What this task involves:
Transcribe every line of the listing below without any deviation.

#### Records supplied

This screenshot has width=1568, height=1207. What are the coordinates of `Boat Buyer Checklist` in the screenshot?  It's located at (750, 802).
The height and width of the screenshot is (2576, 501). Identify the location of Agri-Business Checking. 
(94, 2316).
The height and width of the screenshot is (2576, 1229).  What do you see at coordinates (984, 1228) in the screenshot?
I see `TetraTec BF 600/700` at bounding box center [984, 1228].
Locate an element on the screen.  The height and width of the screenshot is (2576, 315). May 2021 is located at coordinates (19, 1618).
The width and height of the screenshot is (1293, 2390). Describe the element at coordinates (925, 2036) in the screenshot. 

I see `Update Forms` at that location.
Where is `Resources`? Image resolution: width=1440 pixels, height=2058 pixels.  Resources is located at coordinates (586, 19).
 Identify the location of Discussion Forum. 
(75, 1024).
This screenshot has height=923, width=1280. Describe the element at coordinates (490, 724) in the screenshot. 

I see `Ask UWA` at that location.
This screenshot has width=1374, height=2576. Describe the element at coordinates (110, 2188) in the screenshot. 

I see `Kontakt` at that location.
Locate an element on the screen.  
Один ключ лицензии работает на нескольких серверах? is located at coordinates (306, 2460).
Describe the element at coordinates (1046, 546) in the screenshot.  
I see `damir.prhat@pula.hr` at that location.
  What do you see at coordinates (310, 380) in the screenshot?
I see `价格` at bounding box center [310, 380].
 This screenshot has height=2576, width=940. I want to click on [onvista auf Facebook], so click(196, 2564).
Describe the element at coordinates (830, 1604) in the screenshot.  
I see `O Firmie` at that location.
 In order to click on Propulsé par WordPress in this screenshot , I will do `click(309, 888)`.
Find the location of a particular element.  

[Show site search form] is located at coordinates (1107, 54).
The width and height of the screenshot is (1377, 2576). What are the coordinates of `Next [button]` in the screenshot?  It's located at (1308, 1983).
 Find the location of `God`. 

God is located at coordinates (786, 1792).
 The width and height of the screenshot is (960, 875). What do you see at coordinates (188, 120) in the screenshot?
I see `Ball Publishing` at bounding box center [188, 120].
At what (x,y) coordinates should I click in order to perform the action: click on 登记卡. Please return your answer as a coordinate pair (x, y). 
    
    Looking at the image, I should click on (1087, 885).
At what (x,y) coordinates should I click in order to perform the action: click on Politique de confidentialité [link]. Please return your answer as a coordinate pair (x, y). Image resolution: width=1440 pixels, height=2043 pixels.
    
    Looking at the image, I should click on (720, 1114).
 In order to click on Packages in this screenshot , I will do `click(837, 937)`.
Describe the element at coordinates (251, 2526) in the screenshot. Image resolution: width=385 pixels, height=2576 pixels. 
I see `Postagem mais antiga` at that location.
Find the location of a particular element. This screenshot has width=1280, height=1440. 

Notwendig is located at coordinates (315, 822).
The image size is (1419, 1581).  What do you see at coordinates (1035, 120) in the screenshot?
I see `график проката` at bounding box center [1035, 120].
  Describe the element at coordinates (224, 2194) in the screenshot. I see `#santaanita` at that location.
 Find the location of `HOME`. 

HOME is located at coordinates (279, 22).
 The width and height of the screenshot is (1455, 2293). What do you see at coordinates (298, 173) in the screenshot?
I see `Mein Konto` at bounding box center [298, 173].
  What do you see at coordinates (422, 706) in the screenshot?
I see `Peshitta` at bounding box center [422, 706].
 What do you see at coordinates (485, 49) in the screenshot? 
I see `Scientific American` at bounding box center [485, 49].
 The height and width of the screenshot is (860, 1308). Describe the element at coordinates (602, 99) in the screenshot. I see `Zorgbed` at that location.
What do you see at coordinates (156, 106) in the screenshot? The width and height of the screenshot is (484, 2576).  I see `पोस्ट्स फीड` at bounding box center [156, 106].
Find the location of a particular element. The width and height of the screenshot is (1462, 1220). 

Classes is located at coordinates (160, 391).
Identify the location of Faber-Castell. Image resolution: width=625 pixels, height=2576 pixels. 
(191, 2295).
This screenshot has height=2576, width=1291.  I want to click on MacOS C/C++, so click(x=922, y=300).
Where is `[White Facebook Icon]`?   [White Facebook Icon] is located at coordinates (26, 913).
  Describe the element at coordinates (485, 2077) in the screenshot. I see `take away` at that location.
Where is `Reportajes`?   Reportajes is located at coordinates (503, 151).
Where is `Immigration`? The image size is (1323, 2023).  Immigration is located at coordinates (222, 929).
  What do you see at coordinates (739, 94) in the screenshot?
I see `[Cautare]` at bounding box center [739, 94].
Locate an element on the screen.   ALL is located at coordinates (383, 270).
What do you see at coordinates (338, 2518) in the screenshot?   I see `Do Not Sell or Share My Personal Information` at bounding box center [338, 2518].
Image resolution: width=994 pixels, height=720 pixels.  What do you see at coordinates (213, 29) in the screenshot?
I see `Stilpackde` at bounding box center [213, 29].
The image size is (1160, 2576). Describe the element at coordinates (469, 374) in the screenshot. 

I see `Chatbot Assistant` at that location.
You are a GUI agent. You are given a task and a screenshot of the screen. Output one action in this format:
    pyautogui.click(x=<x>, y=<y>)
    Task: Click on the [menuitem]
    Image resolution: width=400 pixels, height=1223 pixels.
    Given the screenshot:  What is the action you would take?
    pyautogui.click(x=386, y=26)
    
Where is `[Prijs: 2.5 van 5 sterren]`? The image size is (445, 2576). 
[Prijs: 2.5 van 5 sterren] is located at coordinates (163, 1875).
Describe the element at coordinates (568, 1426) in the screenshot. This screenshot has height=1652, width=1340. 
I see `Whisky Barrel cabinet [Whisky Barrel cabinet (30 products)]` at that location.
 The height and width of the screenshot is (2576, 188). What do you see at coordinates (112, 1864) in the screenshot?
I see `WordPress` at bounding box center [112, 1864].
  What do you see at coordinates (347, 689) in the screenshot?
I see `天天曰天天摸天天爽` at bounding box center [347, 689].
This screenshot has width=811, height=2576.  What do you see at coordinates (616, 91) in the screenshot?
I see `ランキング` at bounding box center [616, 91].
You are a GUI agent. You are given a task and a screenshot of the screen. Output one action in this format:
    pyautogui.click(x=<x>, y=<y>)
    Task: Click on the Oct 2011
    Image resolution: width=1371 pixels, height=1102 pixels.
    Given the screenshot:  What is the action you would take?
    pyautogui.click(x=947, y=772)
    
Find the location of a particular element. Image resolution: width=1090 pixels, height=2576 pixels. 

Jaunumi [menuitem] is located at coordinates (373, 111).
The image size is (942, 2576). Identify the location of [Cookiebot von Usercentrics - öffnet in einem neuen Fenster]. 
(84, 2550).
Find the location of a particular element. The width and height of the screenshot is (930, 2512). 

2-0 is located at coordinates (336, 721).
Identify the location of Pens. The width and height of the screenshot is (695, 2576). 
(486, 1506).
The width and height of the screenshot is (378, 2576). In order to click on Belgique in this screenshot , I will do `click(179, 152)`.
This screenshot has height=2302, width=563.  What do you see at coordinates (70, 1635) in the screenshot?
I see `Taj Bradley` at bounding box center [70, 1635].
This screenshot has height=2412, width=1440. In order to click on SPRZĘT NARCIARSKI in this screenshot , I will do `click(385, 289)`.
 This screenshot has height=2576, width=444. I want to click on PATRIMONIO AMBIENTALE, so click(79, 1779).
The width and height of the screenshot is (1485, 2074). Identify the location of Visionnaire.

########

Solution to the problem:
This screenshot has width=1568, height=1207. What are the coordinates of `Boat Buyer Checklist` in the screenshot?  It's located at (750, 802).
The height and width of the screenshot is (2576, 501). Identify the location of Agri-Business Checking. 
(94, 2316).
The height and width of the screenshot is (2576, 1229).  What do you see at coordinates (984, 1228) in the screenshot?
I see `TetraTec BF 600/700` at bounding box center [984, 1228].
Locate an element on the screen.  The height and width of the screenshot is (2576, 315). May 2021 is located at coordinates (19, 1618).
The width and height of the screenshot is (1293, 2390). Describe the element at coordinates (925, 2036) in the screenshot. 

I see `Update Forms` at that location.
Where is `Resources`? Image resolution: width=1440 pixels, height=2058 pixels.  Resources is located at coordinates (586, 19).
 Identify the location of Discussion Forum. 
(75, 1024).
This screenshot has height=923, width=1280. Describe the element at coordinates (490, 724) in the screenshot. 

I see `Ask UWA` at that location.
This screenshot has width=1374, height=2576. Describe the element at coordinates (110, 2188) in the screenshot. 

I see `Kontakt` at that location.
Locate an element on the screen.  
Один ключ лицензии работает на нескольких серверах? is located at coordinates (306, 2460).
Describe the element at coordinates (1046, 546) in the screenshot.  
I see `damir.prhat@pula.hr` at that location.
  What do you see at coordinates (310, 380) in the screenshot?
I see `价格` at bounding box center [310, 380].
 This screenshot has height=2576, width=940. I want to click on [onvista auf Facebook], so click(196, 2564).
Describe the element at coordinates (830, 1604) in the screenshot.  
I see `O Firmie` at that location.
 In order to click on Propulsé par WordPress in this screenshot , I will do `click(309, 888)`.
Find the location of a particular element.  

[Show site search form] is located at coordinates (1107, 54).
The width and height of the screenshot is (1377, 2576). What are the coordinates of `Next [button]` in the screenshot?  It's located at (1308, 1983).
 Find the location of `God`. 

God is located at coordinates (786, 1792).
 The width and height of the screenshot is (960, 875). What do you see at coordinates (188, 120) in the screenshot?
I see `Ball Publishing` at bounding box center [188, 120].
At what (x,y) coordinates should I click in order to perform the action: click on 登记卡. Please return your answer as a coordinate pair (x, y). 
    
    Looking at the image, I should click on (1087, 885).
At what (x,y) coordinates should I click in order to perform the action: click on Politique de confidentialité [link]. Please return your answer as a coordinate pair (x, y). Image resolution: width=1440 pixels, height=2043 pixels.
    
    Looking at the image, I should click on (720, 1114).
 In order to click on Packages in this screenshot , I will do `click(837, 937)`.
Describe the element at coordinates (251, 2526) in the screenshot. Image resolution: width=385 pixels, height=2576 pixels. 
I see `Postagem mais antiga` at that location.
Find the location of a particular element. This screenshot has width=1280, height=1440. 

Notwendig is located at coordinates (315, 822).
The image size is (1419, 1581).  What do you see at coordinates (1035, 120) in the screenshot?
I see `график проката` at bounding box center [1035, 120].
  Describe the element at coordinates (224, 2194) in the screenshot. I see `#santaanita` at that location.
 Find the location of `HOME`. 

HOME is located at coordinates (279, 22).
 The width and height of the screenshot is (1455, 2293). What do you see at coordinates (298, 173) in the screenshot?
I see `Mein Konto` at bounding box center [298, 173].
  What do you see at coordinates (422, 706) in the screenshot?
I see `Peshitta` at bounding box center [422, 706].
 What do you see at coordinates (485, 49) in the screenshot? 
I see `Scientific American` at bounding box center [485, 49].
 The height and width of the screenshot is (860, 1308). Describe the element at coordinates (602, 99) in the screenshot. I see `Zorgbed` at that location.
What do you see at coordinates (156, 106) in the screenshot? The width and height of the screenshot is (484, 2576).  I see `पोस्ट्स फीड` at bounding box center [156, 106].
Find the location of a particular element. The width and height of the screenshot is (1462, 1220). 

Classes is located at coordinates (160, 391).
Identify the location of Faber-Castell. Image resolution: width=625 pixels, height=2576 pixels. 
(191, 2295).
This screenshot has height=2576, width=1291.  I want to click on MacOS C/C++, so click(x=922, y=300).
Where is `[White Facebook Icon]`?   [White Facebook Icon] is located at coordinates (26, 913).
  Describe the element at coordinates (485, 2077) in the screenshot. I see `take away` at that location.
Where is `Reportajes`?   Reportajes is located at coordinates (503, 151).
Where is `Immigration`? The image size is (1323, 2023).  Immigration is located at coordinates (222, 929).
  What do you see at coordinates (739, 94) in the screenshot?
I see `[Cautare]` at bounding box center [739, 94].
Locate an element on the screen.   ALL is located at coordinates (383, 270).
What do you see at coordinates (338, 2518) in the screenshot?   I see `Do Not Sell or Share My Personal Information` at bounding box center [338, 2518].
Image resolution: width=994 pixels, height=720 pixels.  What do you see at coordinates (213, 29) in the screenshot?
I see `Stilpackde` at bounding box center [213, 29].
The image size is (1160, 2576). Describe the element at coordinates (469, 374) in the screenshot. 

I see `Chatbot Assistant` at that location.
You are a GUI agent. You are given a task and a screenshot of the screen. Output one action in this format:
    pyautogui.click(x=<x>, y=<y>)
    Task: Click on the [menuitem]
    Image resolution: width=400 pixels, height=1223 pixels.
    Given the screenshot:  What is the action you would take?
    pyautogui.click(x=386, y=26)
    
Where is `[Prijs: 2.5 van 5 sterren]`? The image size is (445, 2576). 
[Prijs: 2.5 van 5 sterren] is located at coordinates (163, 1875).
Describe the element at coordinates (568, 1426) in the screenshot. This screenshot has height=1652, width=1340. 
I see `Whisky Barrel cabinet [Whisky Barrel cabinet (30 products)]` at that location.
 The height and width of the screenshot is (2576, 188). What do you see at coordinates (112, 1864) in the screenshot?
I see `WordPress` at bounding box center [112, 1864].
  What do you see at coordinates (347, 689) in the screenshot?
I see `天天曰天天摸天天爽` at bounding box center [347, 689].
This screenshot has width=811, height=2576.  What do you see at coordinates (616, 91) in the screenshot?
I see `ランキング` at bounding box center [616, 91].
You are a GUI agent. You are given a task and a screenshot of the screen. Output one action in this format:
    pyautogui.click(x=<x>, y=<y>)
    Task: Click on the Oct 2011
    Image resolution: width=1371 pixels, height=1102 pixels.
    Given the screenshot:  What is the action you would take?
    pyautogui.click(x=947, y=772)
    
Find the location of a particular element. Image resolution: width=1090 pixels, height=2576 pixels. 

Jaunumi [menuitem] is located at coordinates (373, 111).
The image size is (942, 2576). Identify the location of [Cookiebot von Usercentrics - öffnet in einem neuen Fenster]. 
(84, 2550).
Find the location of a particular element. The width and height of the screenshot is (930, 2512). 

2-0 is located at coordinates (336, 721).
Identify the location of Pens. The width and height of the screenshot is (695, 2576). 
(486, 1506).
The width and height of the screenshot is (378, 2576). In order to click on Belgique in this screenshot , I will do `click(179, 152)`.
This screenshot has height=2302, width=563.  What do you see at coordinates (70, 1635) in the screenshot?
I see `Taj Bradley` at bounding box center [70, 1635].
This screenshot has height=2412, width=1440. In order to click on SPRZĘT NARCIARSKI in this screenshot , I will do `click(385, 289)`.
 This screenshot has height=2576, width=444. I want to click on PATRIMONIO AMBIENTALE, so click(79, 1779).
The width and height of the screenshot is (1485, 2074). Identify the location of Visionnaire.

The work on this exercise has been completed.